Proprio poggiando su questa scappatoia prevista dall’atto notarile, il proprietario del botteghino (circa 12 metri quadri), l’imprenditore Gianluca Bianchi, tende una mano al Comune per togliere le proverbiali castagne dal fuoco.
«Personalmente non ho nulla in contrario che l’amministrazione possa rendere visitabile la torre, ma sono realista: quel rogito stilato dal notaio Sergio Lodigiani quarant’anni fa è vincolante, e per cambiarne le condizioni servirebbero i mille millesimi del condominio. Allo stato dei fatti so che ci sono alcuni proprietari irremovibili su questo punto, e non concederanno mai il benestare, anche se non credo che quattro visitatori per volta creerebbero dei disagi al palazzo».
Dunque, rimane l’opzione originaria di accedere alla Gabbia dal negozietto sfitto? «La mia disponibilità a trattare c’è – conferma Bianchi –, anche se credo che allo stato dei fatti ci sarebbero non pochi problemi da superare, a cominciare dall’impianto di elevazione che dovrebbe essere modificato per arrivare al livello strada».

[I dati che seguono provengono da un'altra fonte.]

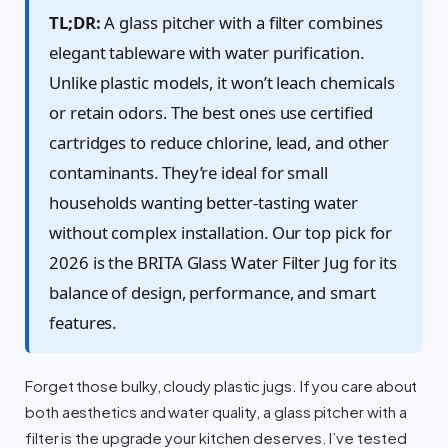
TL;DR:
A glass pitcher with a filter combines
elegant tableware with water purification.
Unlike plastic models, it won’t leach chemicals
or retain odors. The best ones use certified
cartridges to reduce chlorine, lead, and other
contaminants. They’re ideal for small
households wanting better-tasting water
without complex installation. Our top pick for
2026 is the BRITA Glass Water Filter Jug for its
balance of design, performance, and smart
features.
Forget those bulky, cloudy plastic jugs. If you care about
both aesthetics and water quality, a glass pitcher with a
filter is the upgrade your kitchen deserves. I’ve tested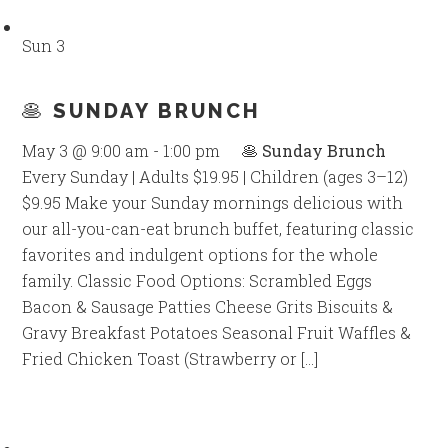
Sun
3
🥞 SUNDAY BRUNCH
May 3 @ 9:00 am
-
1:00 pm
🥞 Sunday Brunch
Every Sunday | Adults $19.95 | Children (ages 3–12)
$9.95 Make your Sunday mornings delicious with
our all-you-can-eat brunch buffet, featuring classic
favorites and indulgent options for the whole
family. Classic Food Options: Scrambled Eggs
Bacon & Sausage Patties Cheese Grits Biscuits &
Gravy Breakfast Potatoes Seasonal Fruit Waffles &
Fried Chicken Toast (Strawberry or […]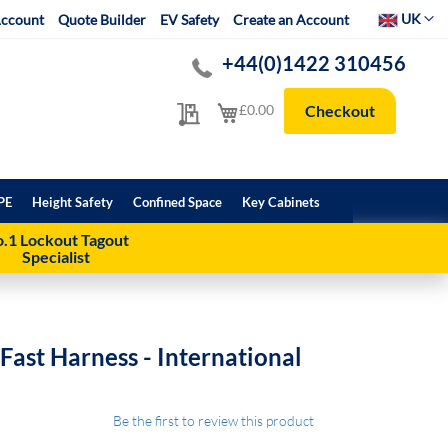
Select Websit
UK
ccount
Quote Builder
EV Safety
Create an Account
+44(0)1422 310456
My Quote
My Cart
£0.00
Checkout
PE
Height Safety
Confined Space
Key Cabinets
.1 Lockout Tagout
Specialist
Fast Harness - International
Be the first to review this product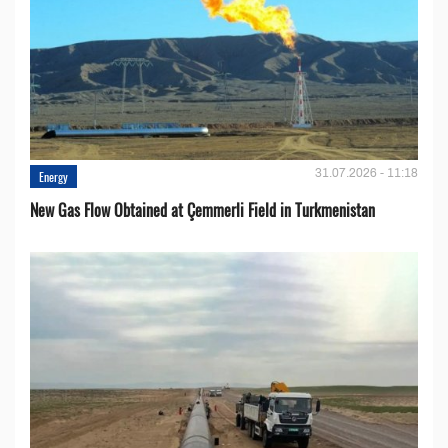
31.07.2026 - 11:18
Energy
New Gas Flow Obtained at Çemmerli Field in Turkmenistan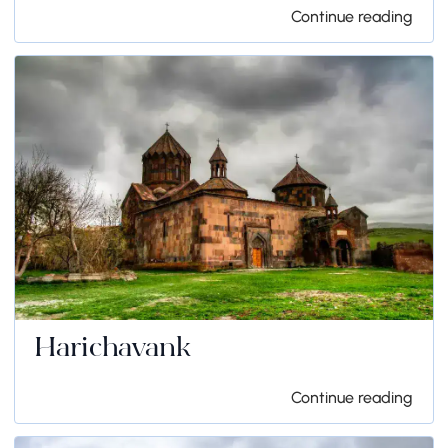
Continue reading
Harichavank
Continue reading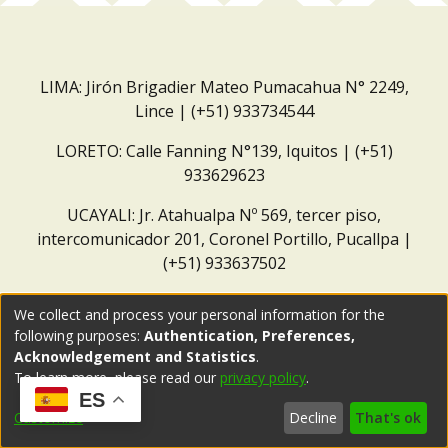
LIMA: Jirón Brigadier Mateo Pumacahua N° 2249,
Lince | (+51) 933734544
LORETO: Calle Fanning N°139, Iquitos | (+51)
933629623
UCAYALI: Jr. Atahualpa Nº 569, tercer piso,
intercomunicador 201, Coronel Portillo, Pucallpa |
(+51) 933637502
Correo institucional:
repositorio@dar.org.pe
We collect and process your personal information for the
following purposes:
Authentication, Preferences,
Acknowledgement and Statistics
.
To learn more, please read our
privacy policy
.
ES
Customize
Decline
That's ok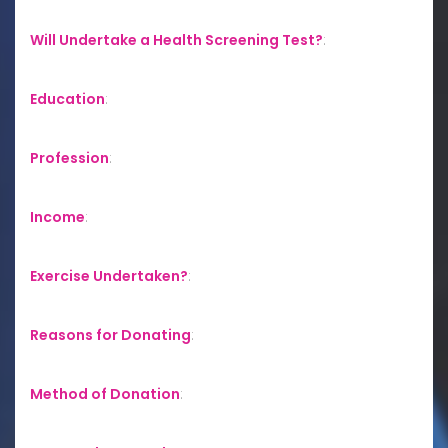
Will Undertake a Health Screening Test?
:
Education
:
Profession
:
Income
:
Exercise Undertaken?
:
Reasons for Donating
:
Method of Donation
: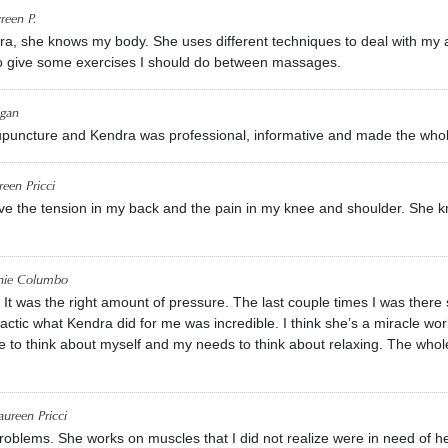
reen P.
ra, she knows my body. She uses different techniques to deal with my
o give some exercises I should do between massages.
gan
cupuncture and Kendra was professional, informative and made the who
een Pricci
e the tension in my back and the pain in my knee and shoulder. She kn
nie Columbo
t. It was the right amount of pressure. The last couple times I was th
ractic what Kendra did for me was incredible. I think she’s a miracle wor
me to think about myself and my needs to think about relaxing. The whol
ureen Pricci
problems. She works on muscles that I did not realize were in need of h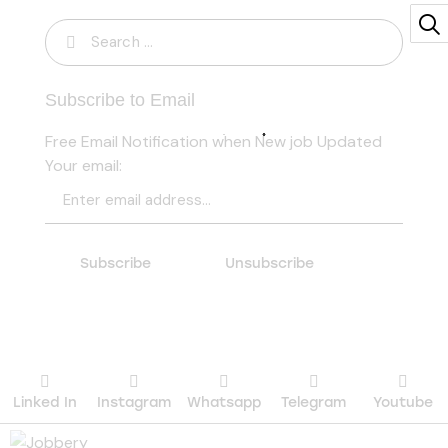
Search
for:
Subscribe to Email
Free Email Notification when New job Updated
Your email:
Linked In
Instagram
Whatsapp
Telegram
Youtube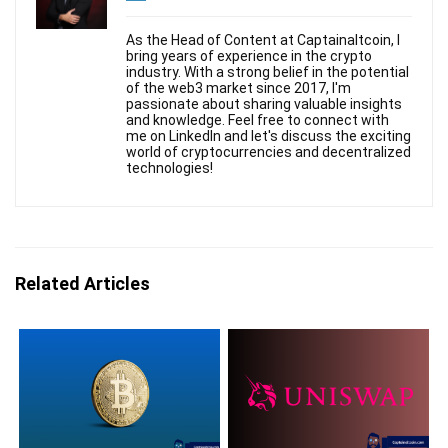
As the Head of Content at Captainaltcoin, I
bring years of experience in the crypto
industry. With a strong belief in the potential
of the web3 market since 2017, I'm
passionate about sharing valuable insights
and knowledge. Feel free to connect with
me on LinkedIn and let's discuss the exciting
world of cryptocurrencies and decentralized
technologies!
Related Articles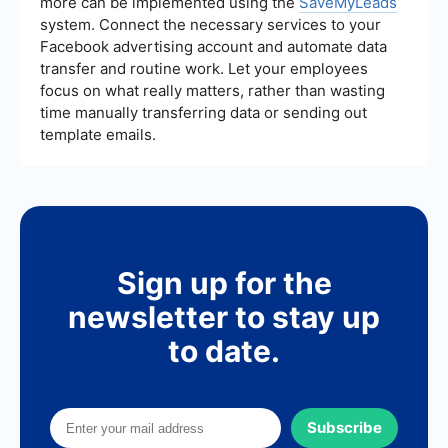
more can be implemented using the
SaveMyLeads
system. Connect the necessary services to your
Facebook advertising account and automate data
transfer and routine work. Let your employees
focus on what really matters, rather than wasting
time manually transferring data or sending out
template emails.
Sign up for the
newsletter to stay up
to date.
Subscribe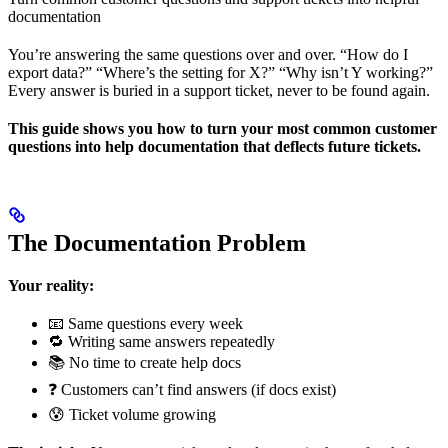
documentation
You’re answering the same questions over and over. “How do I
export data?” “Where’s the setting for X?” “Why isn’t Y working?”
Every answer is buried in a support ticket, never to be found again.
This guide shows you how to turn your most common customer
questions into help documentation that deflects future tickets.
The Documentation Problem
Your reality:
📧 Same questions every week
🔁 Writing same answers repeatedly
📚 No time to create help docs
❓ Customers can’t find answers (if docs exist)
😰 Ticket volume growing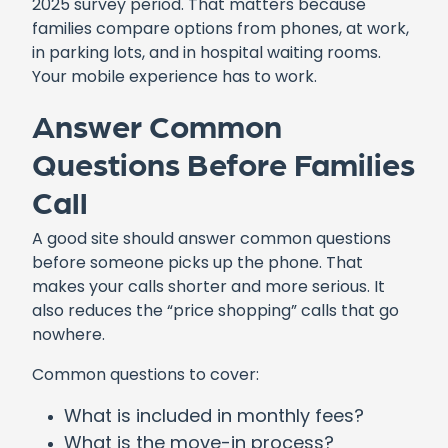
2025 survey period. That matters because
families compare options from phones, at work,
in parking lots, and in hospital waiting rooms.
Your mobile experience has to work.
Answer Common
Questions Before Families
Call
A good site should answer common questions
before someone picks up the phone. That
makes your calls shorter and more serious. It
also reduces the “price shopping” calls that go
nowhere.
Common questions to cover:
What is included in monthly fees?
What is the move-in process?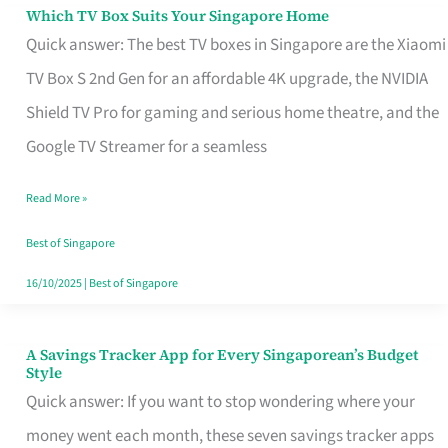
Sell
Which TV Box Suits Your Singapore Home
Which
Quick answer: The best TV boxes in Singapore are the Xiaomi
TV
TV Box S 2nd Gen for an affordable 4K upgrade, the NVIDIA
Box
Shield TV Pro for gaming and serious home theatre, and the
Suits
Google TV Streamer for a seamless
Your
Singapore
Read More »
Home
Best of Singapore
16/10/2025
|
Best of Singapore
A Savings Tracker App for Every Singaporean’s Budget
A
Style
Savings
Quick answer: If you want to stop wondering where your
Tracker
money went each month, these seven savings tracker apps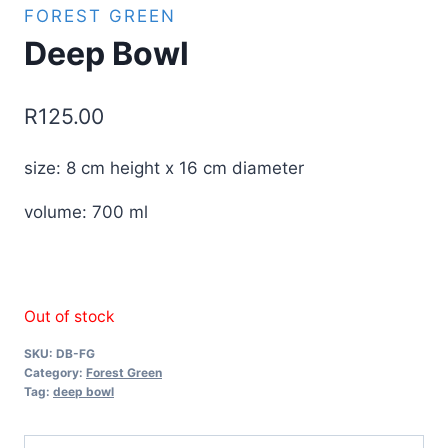
FOREST GREEN
Deep Bowl
R
125.00
size: 8 cm height x 16 cm diameter
volume: 700 ml
Out of stock
SKU:
DB-FG
Category:
Forest Green
Tag:
deep bowl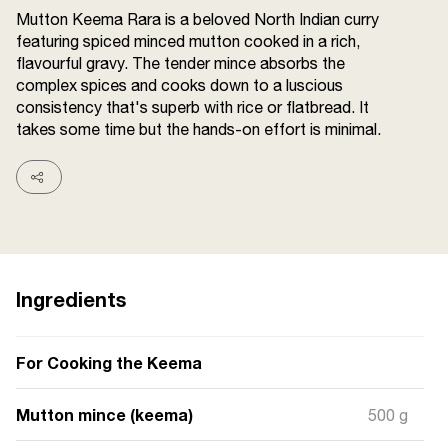
Terms and
Mutton Keema Rara is a beloved North Indian curry
Conditions
featuring spiced minced mutton cooked in a rich,
Sitemap
FAQs
flavourful gravy. The tender mince absorbs the
Privacy Policy
complex spices and cooks down to a luscious
consistency that's superb with rice or flatbread. It
takes some time but the hands-on effort is minimal.
ITC Portal
© 2026 Sunrise. All Rights
Reserved.
Ingredients
For Cooking the Keema
Mutton mince (keema)
500 g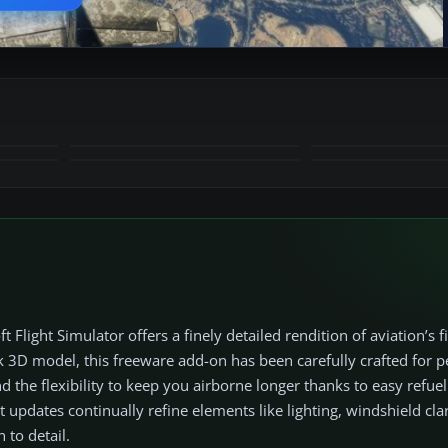
+17
MORE
ight Simulator offers a finely detailed rendition of aviation’s fi
sleek 3D model, this freeware add-on has been carefully crafted for
 the flexibility to keep you airborne longer thanks to easy refuel
t updates continually refine elements like lighting, windshield clar
 to detail.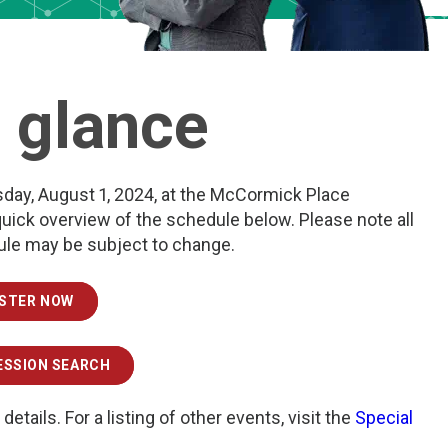
a glance
sday, August 1, 2024, at the McCormick Place
quick overview of the schedule below. Please note all
dule may be subject to change.
ISTER NOW
ESSION SEARCH
 details. For a listing of other events, visit the
Special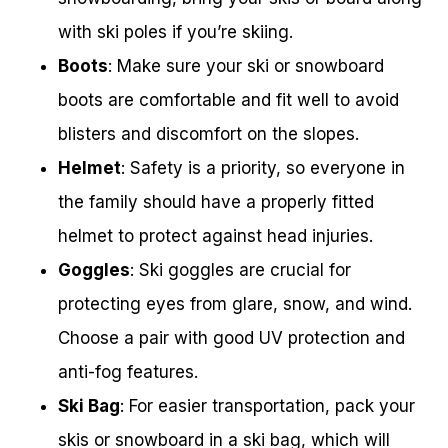
with ski poles if you’re skiing.
Boots
: Make sure your ski or snowboard
boots are comfortable and fit well to avoid
blisters and discomfort on the slopes.
Helmet
: Safety is a priority, so everyone in
the family should have a properly fitted
helmet to protect against head injuries.
Goggles
: Ski goggles are crucial for
protecting eyes from glare, snow, and wind.
Choose a pair with good UV protection and
anti-fog features.
Ski Bag
: For easier transportation, pack your
skis or snowboard in a ski bag, which will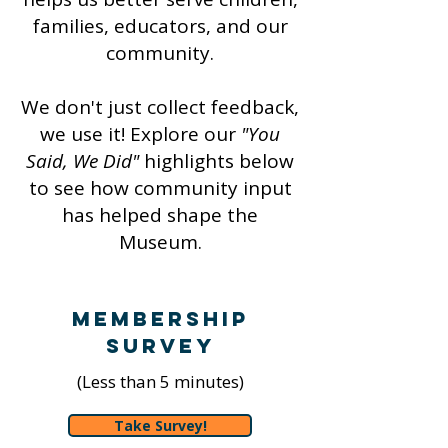
families, educators, and our
community.
We don't just collect feedback,
we use it! Explore our
"You
Said, We Did"
highlights below
to see how community input
has helped shape the
Museum.
Membership
Survey
(Less than 5 minutes)
Take Survey!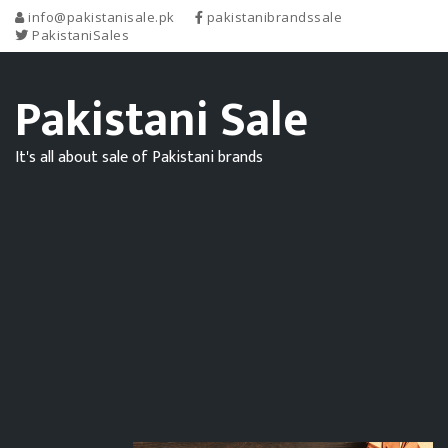
info@pakistanisale.pk
pakistanibrandssale
PakistaniSales
Pakistani Sale
It's all about sale of Pakistani brands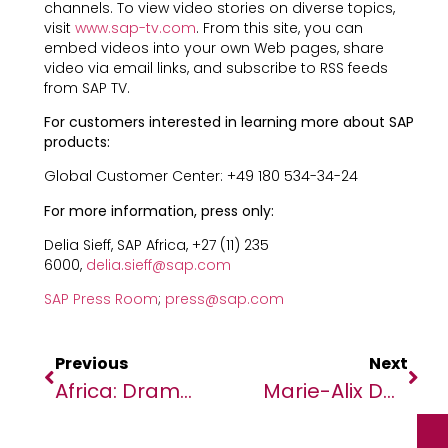
channels. To view video stories on diverse topics,
visit
www.sap-tv.com
. From this site, you can
embed videos into your own Web pages, share
video via email links, and subscribe to RSS feeds
from SAP TV.
For customers interested in learning more about SAP
products:
Global Customer Center: +49 180 534-34-24
For more information, press only:
Delia Sieff, SAP Africa, +27 (11) 235
6000,
delia.sieff@sap.com
SAP Press Room
;
press@sap.com
Previous
Next
Africa: Dramatic Drop Forecast In COVID Deaths, But No Time To ‘sit Back And Relax’
Marie-Alix De Putter, President Of The Bluemind Foundation, Named “Best Woman Leader In Africa”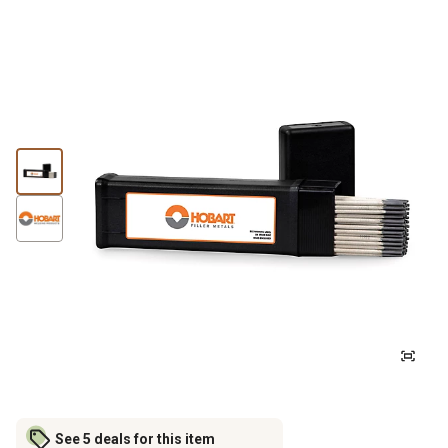
See 5 deals for this item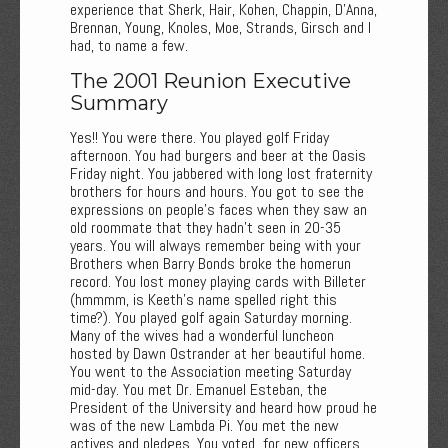
experience that Sherk, Hair, Kohen, Chappin, D'Anna,
Brennan, Young, Knoles, Moe, Strands, Girsch and I
had, to name a few.
The 2001 Reunion Executive
Summary
Yes!! You were there. You played golf Friday
afternoon. You had burgers and beer at the Oasis
Friday night. You jabbered with long lost fraternity
brothers for hours and hours. You got to see the
expressions on people's faces when they saw an
old roommate that they hadn't seen in 20-35
years. You will always remember being with your
Brothers when Barry Bonds broke the homerun
record. You lost money playing cards with Billeter
(hmmmm, is Keeth's name spelled right this
time?). You played golf again Saturday morning.
Many of the wives had a wonderful luncheon
hosted by Dawn Ostrander at her beautiful home.
You went to the Association meeting Saturday
mid-day. You met Dr. Emanuel Esteban, the
President of the University and heard how proud he
was of the new Lambda Pi. You met the new
actives and pledges. You voted for new officers.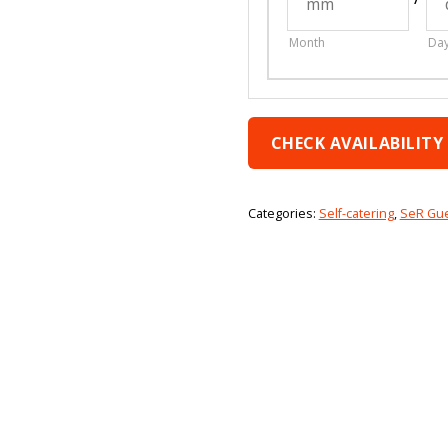
Month
Da
CHECK AVAILABILITY
Categories:
Self-catering
,
SeR Gu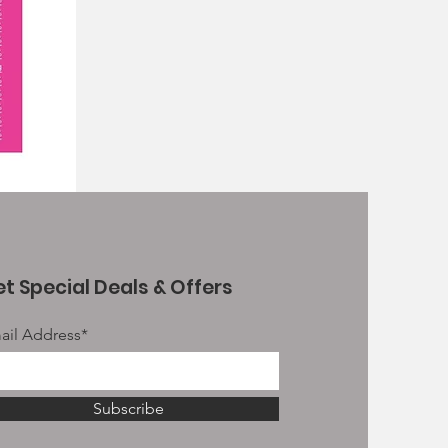
t Special Deals & Offers
ail Address*
Subscribe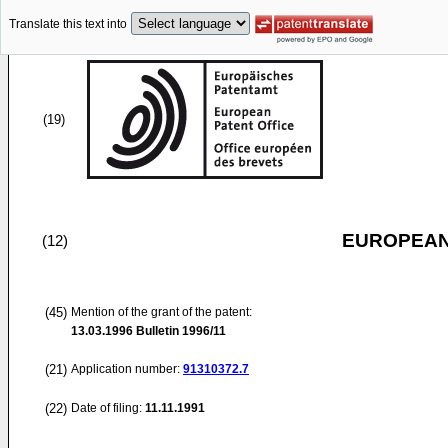
Translate this text into
(19)
EUROPEAN
(12)
(45)
Mention of the grant of the patent:
13.03.1996
Bulletin 1996/11
(21)
Application number:
91310372.7
(22)
Date of filing:
11.11.1991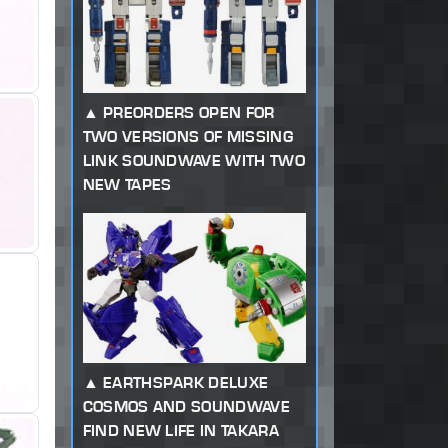
PREORDERS OPEN FOR
TWO VERSIONS OF MISSING
LINK SOUNDWAVE WITH TWO
NEW TAPES
EARTHSPARK DELUXE
COSMOS AND SOUNDWAVE
FIND NEW LIFE IN TAKARA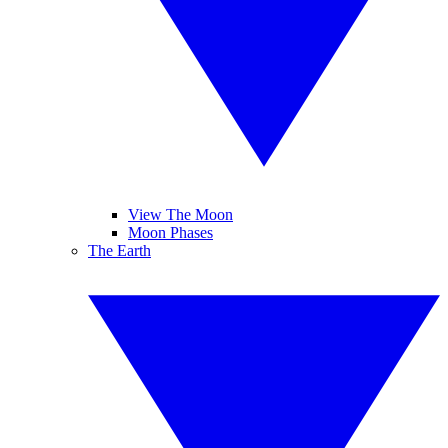
View The Moon
Moon Phases
The Earth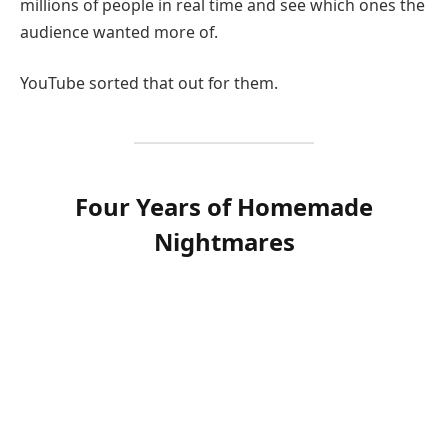
millions of people in real time and see which ones the
audience wanted more of.
YouTube sorted that out for them.
Four Years of Homemade
Nightmares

Già, dopo oltre 3 milioni di investimento complessivo, per il Comune si profila il rischio di doverne esborsare ancora, anche per ripristinare il muro perimetrale aperto dall’ente nell’appartamento acquistato come biglietteria per dare accesso al cavedio della torre. In più ci sarebbero i nuovi lavori per darvi accesso dal botteghino, e non ultimo l’acquisto del botteghino stesso, cui Bianchi non si oppone. «Lo aveva acquistato mio padre negli anni ’80 per una cifra considerevole, che mi pare di ricordare attorno ai 40 milioni di lire. Tanti allora».
E oggi quanto potrebbe valere? «Non saprei dire. Teniamo presente che si tratta di un “pezzo unico”, Se il Comune fosse interessato, si potrebbe aprire un dialogo, la mia disponibilità c’è». Nel caso comunque rimarrebbe allo stesso Comune dover giustificare le scelte compiute sinora, in aperta difformità rispetto alle prescrizioni del rogito di cessione della torre. Scelte che in Comune taluni configurano come danno erariale. Ma la quaestio è aperta.